- [WORK TO COMPLETE]: Return the listing below word for word.

- [LISTED ENTRIES]:
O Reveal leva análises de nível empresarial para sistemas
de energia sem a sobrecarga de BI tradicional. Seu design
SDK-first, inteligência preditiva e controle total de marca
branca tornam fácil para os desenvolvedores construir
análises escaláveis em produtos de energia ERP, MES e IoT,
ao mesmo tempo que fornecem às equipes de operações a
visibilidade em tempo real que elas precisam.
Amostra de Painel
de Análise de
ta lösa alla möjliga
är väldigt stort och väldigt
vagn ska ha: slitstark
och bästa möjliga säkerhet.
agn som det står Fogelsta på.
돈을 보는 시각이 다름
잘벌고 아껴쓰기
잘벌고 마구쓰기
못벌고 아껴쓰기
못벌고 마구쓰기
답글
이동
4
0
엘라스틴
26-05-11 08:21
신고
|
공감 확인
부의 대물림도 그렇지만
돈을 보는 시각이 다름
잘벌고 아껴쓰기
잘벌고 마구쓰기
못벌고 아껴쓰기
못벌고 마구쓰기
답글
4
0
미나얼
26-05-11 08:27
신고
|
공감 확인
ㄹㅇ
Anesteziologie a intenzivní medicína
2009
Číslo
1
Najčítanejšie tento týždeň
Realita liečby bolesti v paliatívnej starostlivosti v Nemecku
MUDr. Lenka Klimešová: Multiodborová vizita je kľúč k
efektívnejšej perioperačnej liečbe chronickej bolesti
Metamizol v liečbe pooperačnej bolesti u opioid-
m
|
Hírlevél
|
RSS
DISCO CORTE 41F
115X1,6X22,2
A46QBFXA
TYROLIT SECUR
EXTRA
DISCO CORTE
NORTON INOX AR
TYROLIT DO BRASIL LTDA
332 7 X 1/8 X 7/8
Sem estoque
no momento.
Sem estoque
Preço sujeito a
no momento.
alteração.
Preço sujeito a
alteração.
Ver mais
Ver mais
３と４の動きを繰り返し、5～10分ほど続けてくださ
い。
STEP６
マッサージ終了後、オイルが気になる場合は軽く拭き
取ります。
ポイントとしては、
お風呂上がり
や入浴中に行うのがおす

- [WRITTEN ANSWER]:
O Reveal leva análises de nível empresarial para sistemas
de energia sem a sobrecarga de BI tradicional. Seu design
SDK-first, inteligência preditiva e controle total de marca
branca tornam fácil para os desenvolvedores construir
análises escaláveis em produtos de energia ERP, MES e IoT,
ao mesmo tempo que fornecem às equipes de operações a
visibilidade em tempo real que elas precisam.
Amostra de Painel
de Análise de
ta lösa alla möjliga
är väldigt stort och väldigt
vagn ska ha: slitstark
och bästa möjliga säkerhet.
agn som det står Fogelsta på.
돈을 보는 시각이 다름
잘벌고 아껴쓰기
잘벌고 마구쓰기
못벌고 아껴쓰기
못벌고 마구쓰기
답글
이동
4
0
엘라스틴
26-05-11 08:21
신고
|
공감 확인
부의 대물림도 그렇지만
돈을 보는 시각이 다름
잘벌고 아껴쓰기
잘벌고 마구쓰기
못벌고 아껴쓰기
못벌고 마구쓰기
답글
4
0
미나얼
26-05-11 08:27
신고
|
공감 확인
ㄹㅇ
Anesteziologie a intenzivní medicína
2009
Číslo
1
Najčítanejšie tento týždeň
Realita liečby bolesti v paliatívnej starostlivosti v Nemecku
MUDr. Lenka Klimešová: Multiodborová vizita je kľúč k
efektívnejšej perioperačnej liečbe chronickej bolesti
Metamizol v liečbe pooperačnej bolesti u opioid-
m
|
Hírlevél
|
RSS
DISCO CORTE 41F
115X1,6X22,2
A46QBFXA
TYROLIT SECUR
EXTRA
DISCO CORTE
NORTON INOX AR
TYROLIT DO BRASIL LTDA
332 7 X 1/8 X 7/8
Sem estoque
no momento.
Sem estoque
Preço sujeito a
no momento.
alteração.
Preço sujeito a
alteração.
Ver mais
Ver mais
３と４の動きを繰り返し、5～10分ほど続けてくださ
い。
STEP６
マッサージ終了後、オイルが気になる場合は軽く拭き
取ります。
ポイントとしては、
お風呂上がり
や入浴中に行うのがおす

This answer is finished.